OMI is a nadir viewing spectrometer covering a spectral region of 264-504 nm, conducting atmospheric chemistry measurements with a resolution of 0.420.63 nm since 2004 on board NASA's Earth Observation System (EOS)-Aura satellite. Aura follows a sun-synchronous polar orbit (705 km altitude), with an ascending local equator crossing time at 13:45. OMIs observations provide complete global coverage in one day with a nominal ground footprint of 13 x 24 km2 at nadir (OMI Team, 2009). It measures a number of air quality components such as NO2, SO2, BrO, HCHO, and aerosols (Levelt et al. 2006a, b).

The OMI operational algorithm is described in detail by Bucsela et al. (2006). For the evaluation of spectra recorded by OMI, a similar DOAS method (Platt and Stutz, 2008) is used as for the ground instruments. In this method a spectral fit is applied to all measured spectra. The evaluation of spectra results on slant column densities (SCDs) for each viewing pixel. The computed SCDs are then converted to vertical column densities (VCDs) using an air mass factor (AMF). The AMF is the ratio between the retrieved SCD and the VCD. The AMF concept was introduced by Solomon et al. (1987) and is dependent on clouds and aerosols, as well as viewing geometries and surface albedo.

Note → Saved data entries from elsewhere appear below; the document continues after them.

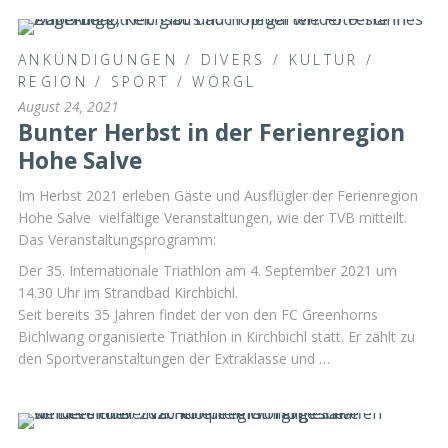
ANKÜNDIGUNGEN
/
DIVERS
/
KULTUR
/
REGION
/
SPORT
/
WÖRGL
August 24, 2021
Bunter Herbst in der Ferienregion
Hohe Salve
Im Herbst 2021 erleben Gäste und Ausflügler der Ferienregion
Hohe Salve vielfältige Veranstaltungen, wie der TVB mitteilt.
Das Veranstaltungsprogramm:
Der 35. Internationale Triathlon am 4. September 2021 um
14.30 Uhr im Strandbad Kirchbichl.
Seit bereits 35 Jahren findet der von den FC Greenhorns
Bichlwang organisierte Triathlon in Kirchbichl statt. Er zählt zu
den Sportveranstaltungen der Extraklasse und …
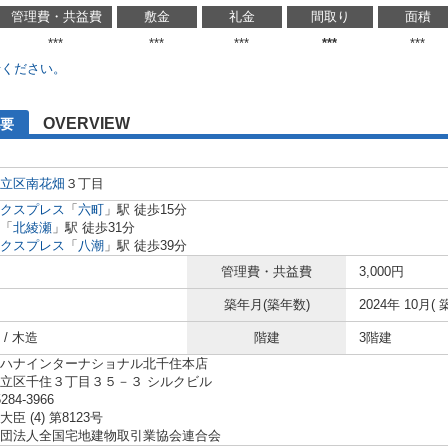
管理費・共益費
敷金
礼金
間取り
面積
***
***
***
***
***
せください。
OVERVIEW
要
立区
南花畑
３丁目
クスプレス
「
六町
」駅 徒歩15分
「
北綾瀬
」駅 徒歩31分
クスプレス
「
八潮
」駅 徒歩39分
管理費・共益費
3,000円
築年月(築年数)
2024年 10月( 
/ 木造
階建
3階建
ハナインターナショナル北千住本店
立区千住３丁目３５－３ シルクビル
5284-3966
臣 (4) 第8123号
団法人全国宅地建物取引業協会連合会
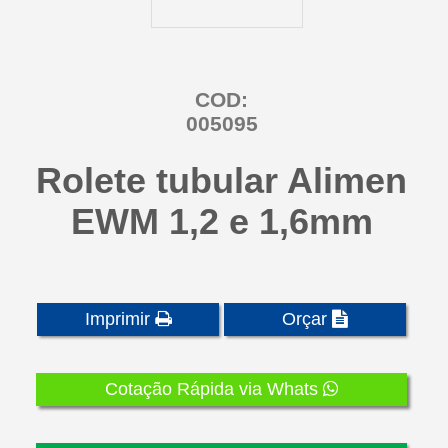
COD:
005095
Rolete tubular Alimen
EWM 1,2 e 1,6mm
Imprimir
Orçar
Cotação Rápida via Whats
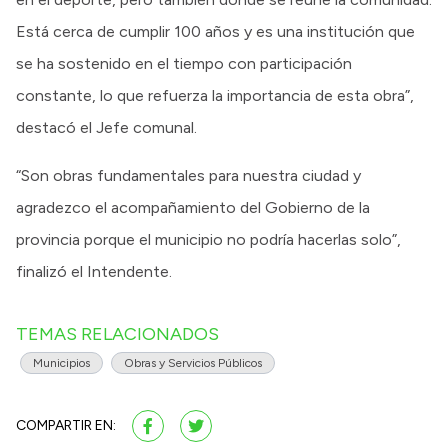
Está cerca de cumplir 100 años y es una institución que
se ha sostenido en el tiempo con participación
constante, lo que refuerza la importancia de esta obra”,
destacó el Jefe comunal.
“Son obras fundamentales para nuestra ciudad y
agradezco el acompañamiento del Gobierno de la
provincia porque el municipio no podría hacerlas solo”,
finalizó el Intendente.
TEMAS RELACIONADOS
Municipios
Obras y Servicios Públicos
COMPARTIR EN:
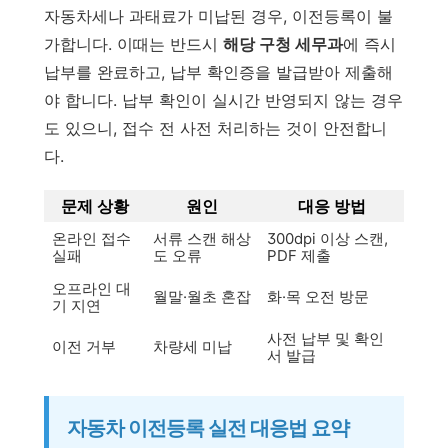
자동차세나 과태료가 미납된 경우, 이전등록이 불
가합니다. 이때는 반드시
해당 구청 세무과
에 즉시
납부를 완료하고, 납부 확인증을 발급받아 제출해
야 합니다. 납부 확인이 실시간 반영되지 않는 경우
도 있으니, 접수 전 사전 처리하는 것이 안전합니
다.
문제 상황
원인
대응 방법
온라인 접수
서류 스캔 해상
300dpi 이상 스캔,
실패
도 오류
PDF 제출
오프라인 대
월말·월초 혼잡
화·목 오전 방문
기 지연
사전 납부 및 확인
이전 거부
차량세 미납
서 발급
자동차 이전등록 실전 대응법 요약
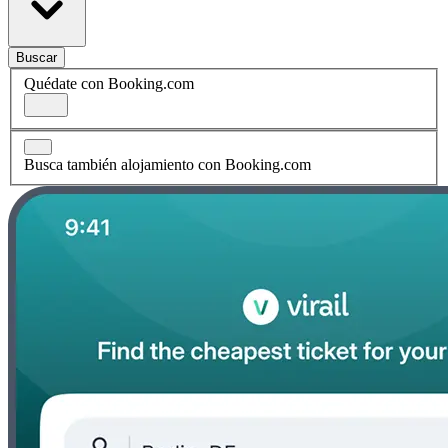
Buscar
Quédate con Booking.com
Busca también alojamiento con Booking.com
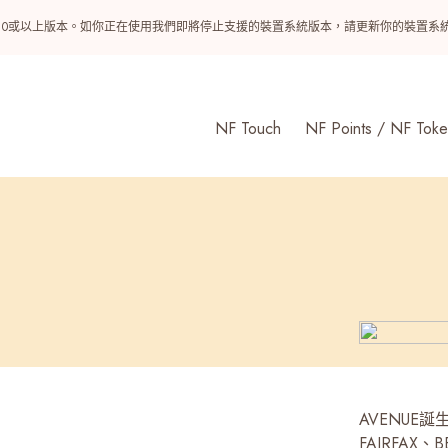
ndroid 10或以上版本。如你正在使用我們即將停止支援的裝置系統版本，請更新你的裝
NF Touch
NF Points / NF Toke
AVENUE
FAIRFAX、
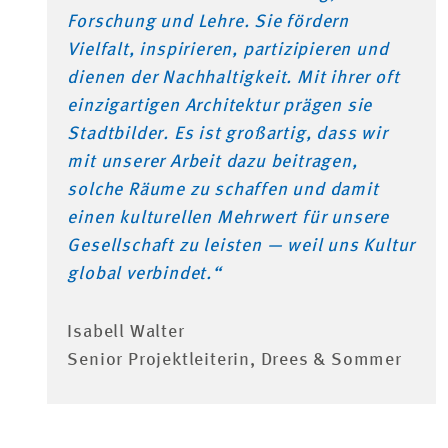
Forschung und Lehre. Sie fördern
Vielfalt, inspirieren, partizipieren und
dienen der Nachhaltigkeit. Mit ihrer oft
einzigartigen Architektur prägen sie
Stadtbilder. Es ist großartig, dass wir
mit unserer Arbeit dazu beitragen,
solche Räume zu schaffen und damit
einen kulturellen Mehrwert für unsere
Gesellschaft zu leisten — weil uns Kultur
global verbindet.“
Isabell Walter
Senior Projektleiterin, Drees & Sommer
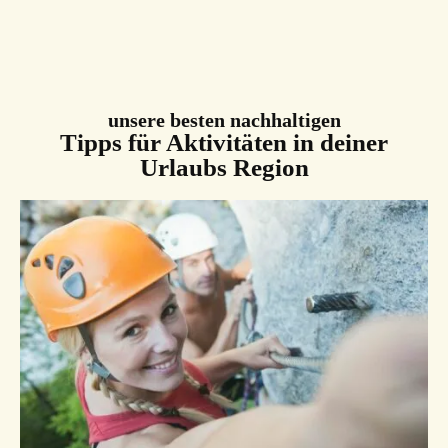
unsere besten nachhaltigen
Tipps für Aktivitäten in deiner
Urlaubs Region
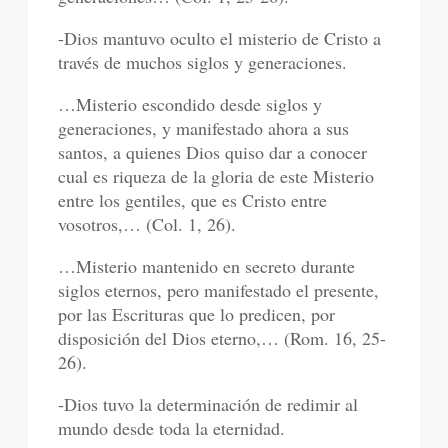
-Dios mantuvo oculto el misterio de Cristo a
través de muchos siglos y generaciones.
…Misterio escondido desde siglos y
generaciones, y manifestado ahora a sus
santos, a quienes Dios quiso dar a conocer
cual es riqueza de la gloria de este Misterio
entre los gentiles, que es Cristo entre
vosotros,… (Col. 1, 26).
…Misterio mantenido en secreto durante
siglos eternos, pero manifestado el presente,
por las Escrituras que lo predicen, por
disposición del Dios eterno,… (Rom. 16, 25-
26).
-Dios tuvo la determinación de redimir al
mundo desde toda la eternidad.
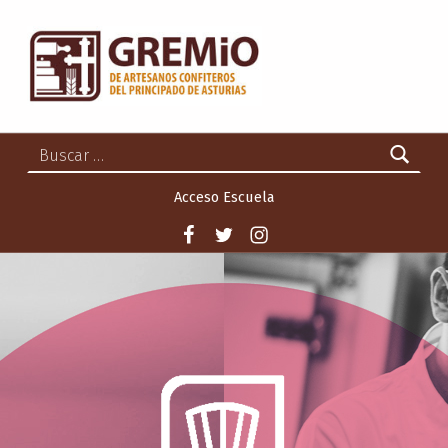
GREMIO DE ARTESANOS CONFITEROS DEL PRINCIPADO DE ASTURIAS
GREMIO DE ARTESANOS CONFITEROS DEL PRINCIPADO DE ASTURIAS
Buscar:
Acceso Escuela
Facebook
Twitter
Instagram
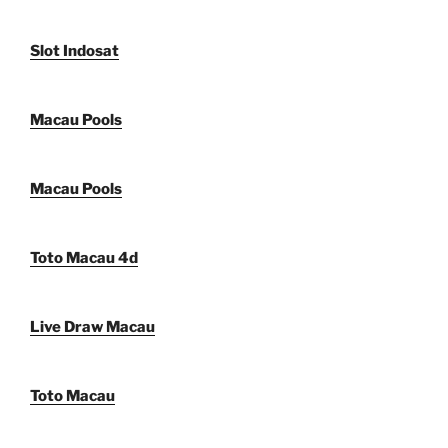
Slot Indosat
Macau Pools
Macau Pools
Toto Macau 4d
Live Draw Macau
Toto Macau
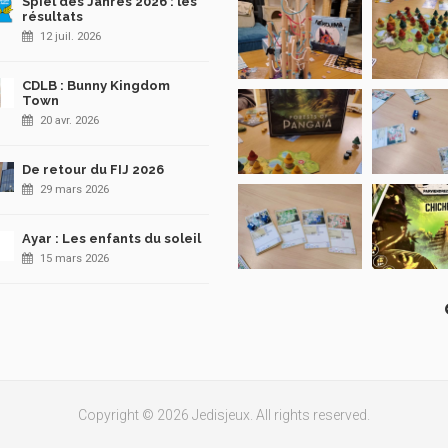
Spiel des Jahres 2026 : les
résultats
12 juil. 2026
CDLB : Bunny Kingdom
Town
20 avr. 2026
De retour du FIJ 2026
29 mars 2026
Ayar : Les enfants du soleil
15 mars 2026
Copyright © 2026 Jedisjeux. All rights reserved.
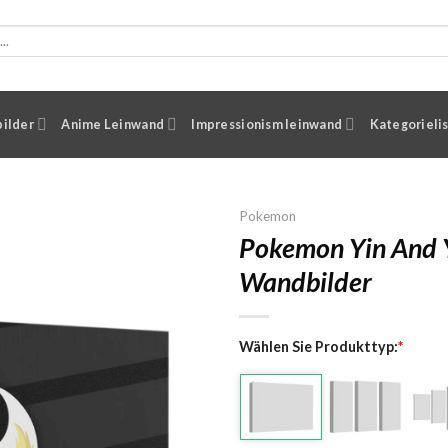
ilder
Anime Leinwand
Impressionism leinwand
Kategorieli
Pokemon
Pokemon Yin And 
Wandbilder
Wählen Sie Produkttyp:
*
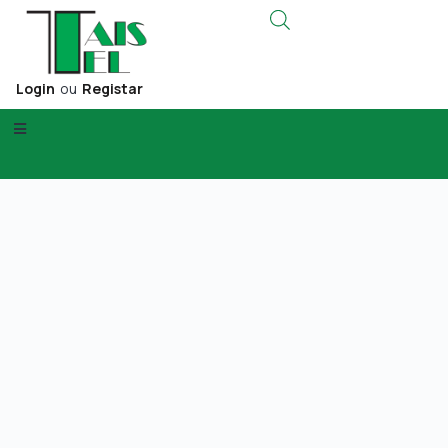
Login
ou
Registar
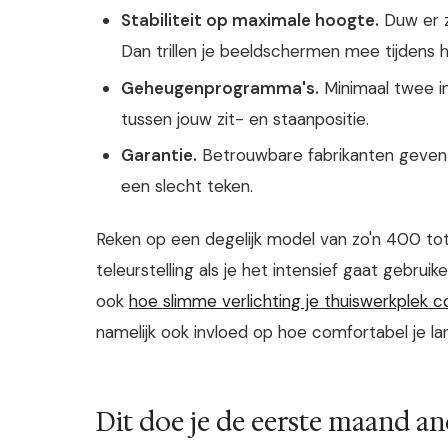
Stabiliteit op maximale hoogte.
Duw er z
Dan trillen je beeldschermen mee tijdens h
Geheugenprogramma's.
Minimaal twee in
tussen jouw zit- en staanpositie.
Garantie.
Betrouwbare fabrikanten geven m
een slecht teken.
Reken op een degelijk model van zo'n 400 tot 
teleurstelling als je het intensief gaat gebru
ook
hoe slimme verlichting je thuiswerkplek 
namelijk ook invloed op hoe comfortabel je la
Dit doe je de eerste maand an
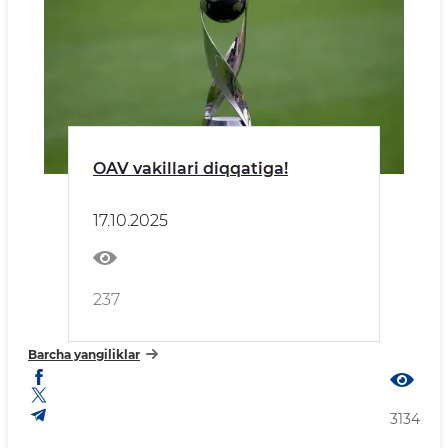
OAV vakillari diqqatiga!
17.10.2025
237
Barcha yangiliklar
3134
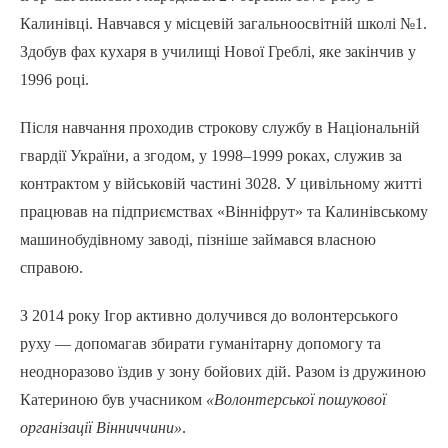
Калинівці. Навчався у місцевій загальноосвітній школі №1.
Здобув фах кухаря в училищі Нової Греблі, яке закінчив у
1996 році.
Після навчання проходив строкову службу в Національній
гвардії України, а згодом, у 1998–1999 роках, служив за
контрактом у військовій частині 3028. У цивільному житті
працював на підприємствах «Вінніфрут» та Калинівському
машинобудівному заводі, пізніше займався власною
справою.
З 2014 року Ігор активно долучився до волонтерського
руху — допомагав збирати гуманітарну допомогу та
неодноразово їздив у зону бойових дій. Разом із дружиною
Катериною був учасником
«Волонтерської пошукової
організації Вінниччини»
.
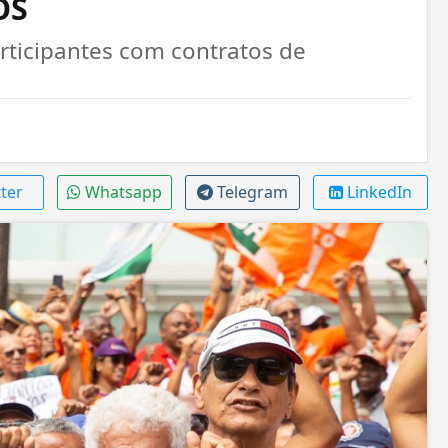
OS
ticipantes com contratos de
ter
Whatsapp
Telegram
LinkedIn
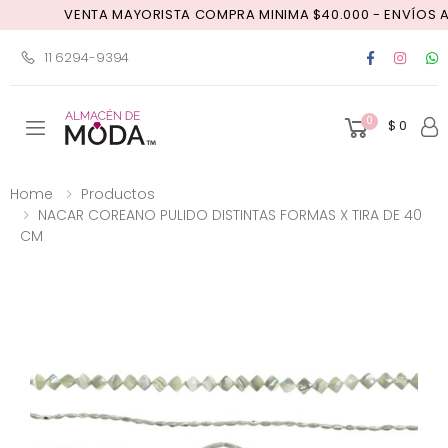
VENTA MAYORISTA COMPRA MINIMA $40.000 - ENVÍOS A T
11 6294-9394
0
$ 0
Toggle mobile menu
Home
Productos
NACAR COREANO PULIDO DISTINTAS FORMAS X TIRA DE 40
CM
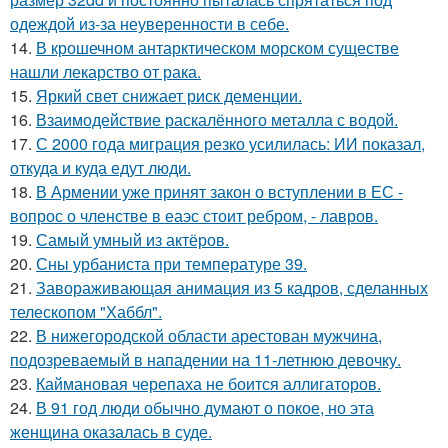
одеждой из-за неуверенности в себе.
14.
В крошечном антарктическом морском существе
нашли лекарство от рака.
15.
Яркий свет снижает риск деменции.
16.
Взаимодействие раскалённого металла с водой.
17.
С 2000 года миграция резко усилилась: ИИ показал,
откуда и куда едут люди.
18.
В Армении уже принят закон о вступлении в ЕС -
вопрос о членстве в еаэс стоит ребром, - лавров.
19.
Самый умный из актёров.
20.
Сны урбаниста при температуре 39.
21.
Завораживающая анимация из 5 кадров, сделанных
телескопом "Хаббл".
22.
В нижегородской области арестован мужчина,
подозреваемый в нападении на 11-летнюю девочку.
23.
Каймановая черепаха не боится аллигаторов.
24.
В 91 год люди обычно думают о покое, но эта
женщина оказалась в суде.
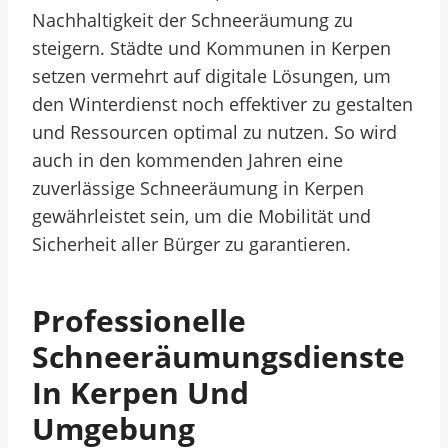
Nachhaltigkeit der Schneeräumung zu
steigern. Städte und Kommunen in Kerpen
setzen vermehrt auf digitale Lösungen, um
den Winterdienst noch effektiver zu gestalten
und Ressourcen optimal zu nutzen. So wird
auch in den kommenden Jahren eine
zuverlässige Schneeräumung in Kerpen
gewährleistet sein, um die Mobilität und
Sicherheit aller Bürger zu garantieren.
Professionelle
Schneeräumungsdienste
In Kerpen Und
Umgebung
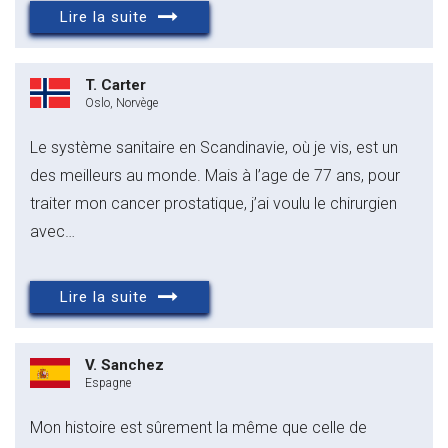
Lire la suite
T. Carter
Oslo, Norvège
Le système sanitaire en Scandinavie, où je vis, est un
des meilleurs au monde. Mais à l’age de 77 ans, pour
traiter mon cancer prostatique, j’ai voulu le chirurgien
avec…
Lire la suite
V. Sanchez
Espagne
Mon histoire est sûrement la même que celle de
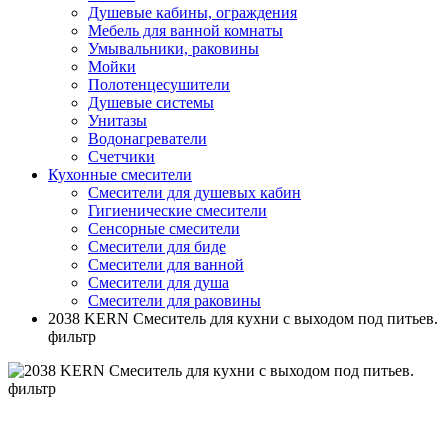
Душевые кабины, ограждения
Мебель для ванной комнаты
Умывальники, раковины
Мойки
Полотенцесушители
Душевые системы
Унитазы
Водонагреватели
Счетчики
Кухонные смесители
Смесители для душевых кабин
Гигиенические смесители
Сенсорные смесители
Смесители для биде
Смесители для ванной
Смесители для душа
Смесители для раковины
2038 KERN Смеситель для кухни с выходом под питьев.
фильтр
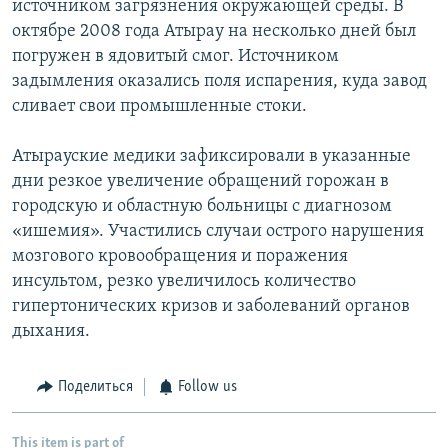
источником загрязнения окружающей среды. В
октябре 2008 года Атырау на несколько дней был
погружен в ядовитый смог. Источником
задымления оказались поля испарения, куда завод
сливает свои промышленные стоки.
Атырауские медики зафиксировали в указанные
дни резкое увеличение обращений горожан в
городскую и областную больницы с диагнозом
«ишемия». Участились случаи острого нарушения
мозгового кровообращения и поражения
инсультом, резко увеличилось количество
гипертонических кризов и заболеваний органов
дыхания.
Поделиться
Follow us
This item is part of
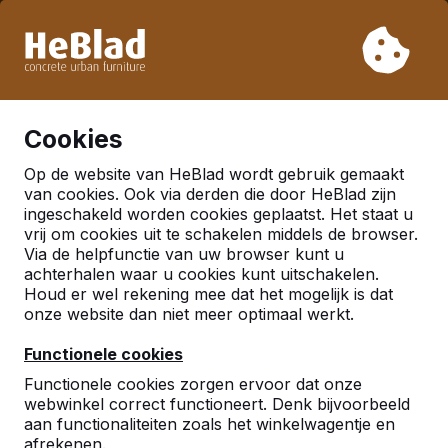
Vanwege onze vakantie leveren wij niet van week 31 t/m
week 33. Houdt u daarom rekening met langere levertijden.
Al meer dan 30.000 producten verkocht
0
Cookies
Op de website van HeBlad wordt gebruik gemaakt
Nederland
van cookies. Ook via derden die door HeBlad zijn
ingeschakeld worden cookies geplaatst. Het staat u
Referenties in:
Lijnden
vrij om cookies uit te schakelen middels de browser.
Via de helpfunctie van uw browser kunt u
achterhalen waar u cookies kunt uitschakelen.
Houd er wel rekening mee dat het mogelijk is dat
Geen reviews gevonden voor deze
onze website dan niet meer optimaal werkt.
locatie.
Functionele cookies
Functionele cookies zorgen ervoor dat onze
webwinkel correct functioneert. Denk bijvoorbeeld
aan functionaliteiten zoals het winkelwagentje en
afrekenen.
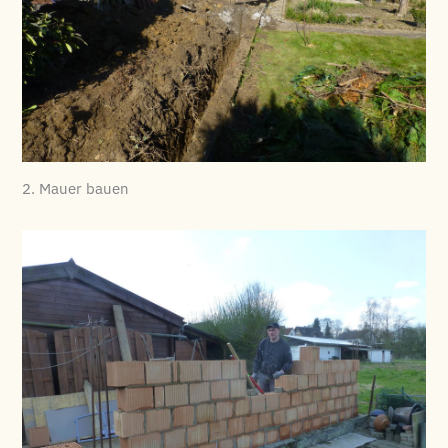
2. Mauer bauen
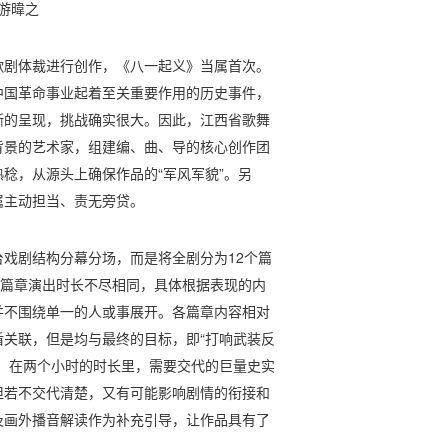
□游暐之
歌剧体裁进行创作，《八一起义》当属首次。
中国革命事业起着至关重要作用的历史事件，
晰的呈现，挑战确实很大。因此，江西省歌舞
背景的艺术家，组建编、曲、导的核心创作团
稔，从源头上确保作品的“军风军貌”。另
属主动担当、责无旁贷。
戏剧结构分幕分场，而是将全剧分为12个篇
各篇章演出时长不尽相同，具体根据表现的内
并不围绕单一的人或事展开。各篇章内容相对
关联，但是均与最终的目标，即“打响武装反
，在两个小时的时长里，需要交代的巨量史实
但若不交代清楚，又有可能影响剧情的衔接和
及画外播音解读作为补充引导，让作品具有了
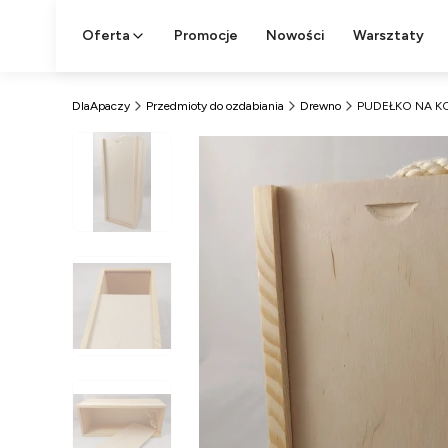
Oferta
Promocje
Nowości
Warsztaty
DlaApaczy
Przedmioty do ozdabiania
Drewno
PUDEŁKO NA K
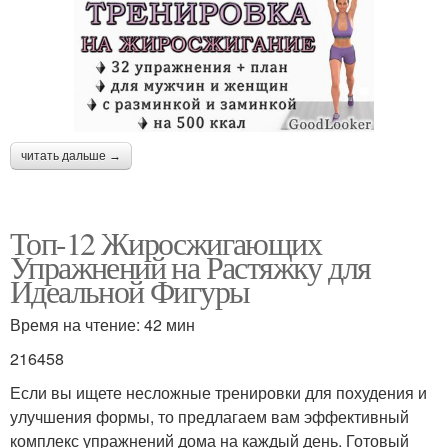
читать дальше →
Топ-12 Жиросжигающих
Упражнений на Растяжку для
Идеальной Фигуры
Время на чтение: 42 мин
216458
Если вы ищете несложные тренировки для похудения и
улучшения формы, то предлагаем вам эффективный
комплекс упражнений дома на каждый день. Готовый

In this work, the OMI/Aura nitrogen dioxide total and tropospheric column 1-orbit L2 swath 13 x 24 km, data set version 003, level 2, algorithm version data product was downloaded from NASA's Goddard Earth Sciences Data and Information Services Center (GESDISC) using the MIRADOR 1.42 tool ( We have analyzed the dataset and only considered total NO2 columns from cloud fraction below 20% over the period 2006-2011. This dataset has been reprocessed and released on December 2011 (Claas, 2012).

2.1.1 Reconstruction of the mean column NO2 distribution

The mean column NO2 distribution over a fine grid (of the order of about 2 km) can be reconstructed from measurements done on a larger footprint (here 13 x 24 km2 for OMI), solving the mathematically ill-posed problem Y = K x + ε. In this equation, Y represents the vector containing all OMI NO2 measurements, x is the solution vector which contains the estimation of the mean column NO2 distribution on the chosen grid, ε represents the deviation between a column measured/retrieved from the space measurement and the estimated mean value. ε is mainly dependent on the day-to-day variance, but also on the seasonal variance and measurement precision. The matrix K describes how the measurements are related with the mean gas horizontal distribution. It represents a forward model that reproduces mainly the footprint of the OMI instrument (13 x 24 km2 at nadir). The reconstruction uses a Tihkonov-smoothing-constraint, similar as the one used for profile retrievals or in image restoration. Further details of this method can be found in Stremme et al. (2013).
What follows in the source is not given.